> _Input records_:
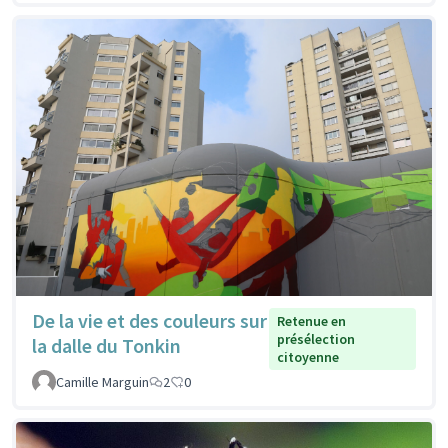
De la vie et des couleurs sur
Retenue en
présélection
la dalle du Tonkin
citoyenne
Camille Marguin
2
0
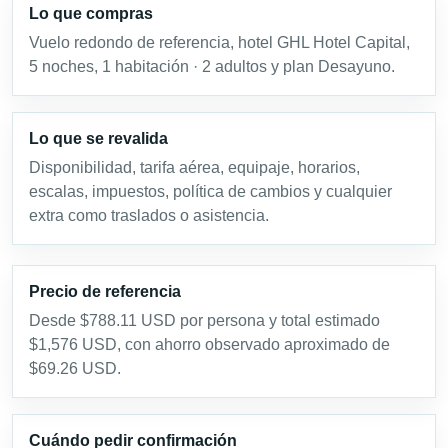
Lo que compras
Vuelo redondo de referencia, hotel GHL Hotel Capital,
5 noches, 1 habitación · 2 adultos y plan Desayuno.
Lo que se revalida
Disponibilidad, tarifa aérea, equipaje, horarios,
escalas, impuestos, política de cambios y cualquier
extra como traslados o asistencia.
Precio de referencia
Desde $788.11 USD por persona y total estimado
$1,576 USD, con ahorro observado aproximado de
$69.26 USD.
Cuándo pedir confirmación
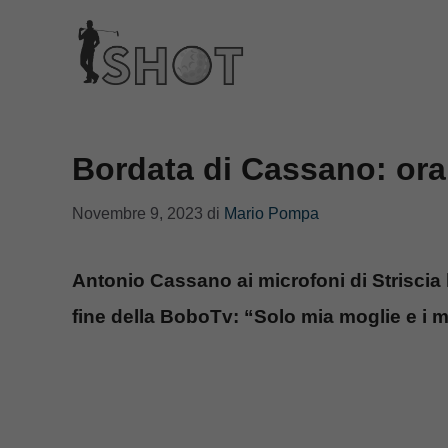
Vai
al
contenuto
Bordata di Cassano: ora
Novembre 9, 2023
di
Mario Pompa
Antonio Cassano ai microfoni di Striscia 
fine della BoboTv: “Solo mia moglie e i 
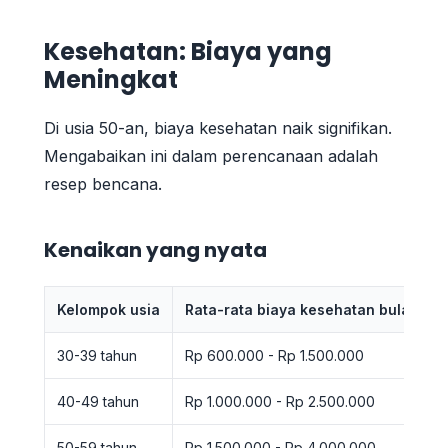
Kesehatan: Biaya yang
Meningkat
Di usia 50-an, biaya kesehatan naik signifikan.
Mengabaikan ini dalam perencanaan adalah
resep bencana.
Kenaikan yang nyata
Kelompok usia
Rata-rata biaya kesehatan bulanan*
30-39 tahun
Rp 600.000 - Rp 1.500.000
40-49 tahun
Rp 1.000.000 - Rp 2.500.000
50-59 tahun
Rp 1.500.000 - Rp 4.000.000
---
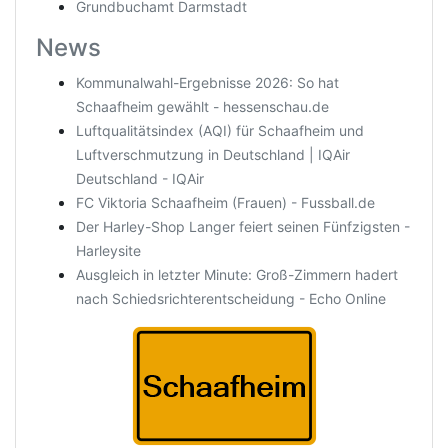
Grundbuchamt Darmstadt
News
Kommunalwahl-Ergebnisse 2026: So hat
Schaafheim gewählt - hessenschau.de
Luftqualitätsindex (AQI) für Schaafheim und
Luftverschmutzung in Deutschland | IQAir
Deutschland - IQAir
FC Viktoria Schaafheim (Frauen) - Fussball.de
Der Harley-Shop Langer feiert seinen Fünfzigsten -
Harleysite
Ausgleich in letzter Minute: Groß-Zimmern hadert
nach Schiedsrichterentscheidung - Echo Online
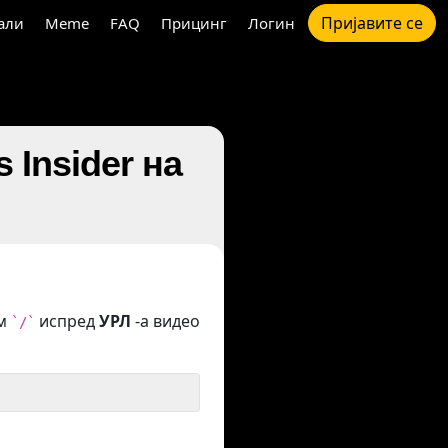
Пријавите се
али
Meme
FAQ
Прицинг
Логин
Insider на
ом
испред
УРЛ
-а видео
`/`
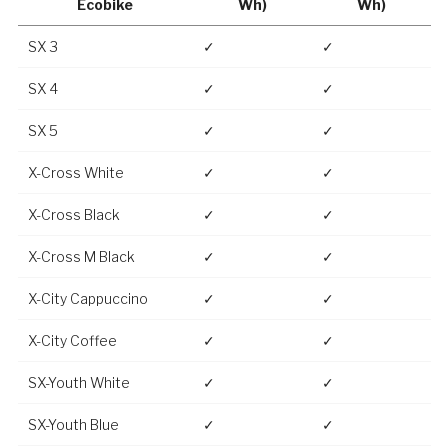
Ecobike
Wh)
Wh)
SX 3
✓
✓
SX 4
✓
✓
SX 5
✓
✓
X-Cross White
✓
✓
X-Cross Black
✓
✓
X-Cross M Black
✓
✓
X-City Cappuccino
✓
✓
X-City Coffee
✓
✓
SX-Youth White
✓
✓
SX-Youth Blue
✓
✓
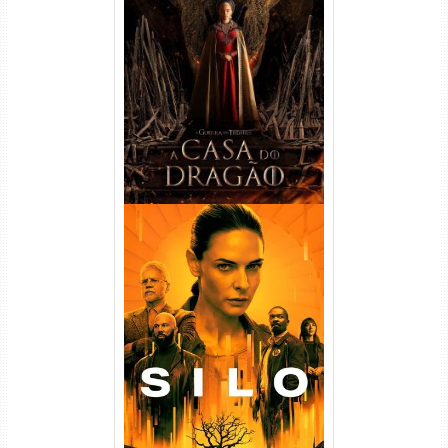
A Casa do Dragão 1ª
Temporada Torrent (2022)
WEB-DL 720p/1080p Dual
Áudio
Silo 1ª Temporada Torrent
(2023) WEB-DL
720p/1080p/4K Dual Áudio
...
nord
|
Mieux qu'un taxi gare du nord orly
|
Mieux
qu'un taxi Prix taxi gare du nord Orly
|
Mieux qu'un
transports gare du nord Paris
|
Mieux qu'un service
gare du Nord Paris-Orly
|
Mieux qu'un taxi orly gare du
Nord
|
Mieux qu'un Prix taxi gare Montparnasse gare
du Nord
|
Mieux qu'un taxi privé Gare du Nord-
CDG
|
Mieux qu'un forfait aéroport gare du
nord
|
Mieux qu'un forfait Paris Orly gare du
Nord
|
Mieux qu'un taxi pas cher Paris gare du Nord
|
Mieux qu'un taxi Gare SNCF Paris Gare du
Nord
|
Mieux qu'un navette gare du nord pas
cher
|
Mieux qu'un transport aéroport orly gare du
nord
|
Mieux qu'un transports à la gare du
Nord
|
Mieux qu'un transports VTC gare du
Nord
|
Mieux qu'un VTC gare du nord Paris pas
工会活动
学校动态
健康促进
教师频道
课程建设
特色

> _Exercise description_: Go through the entries above and pull out each line with "IQAir" in it.

> _Output for this exercise_:
Luftverschmutzung in Deutschland | IQAir
Deutschland - IQAir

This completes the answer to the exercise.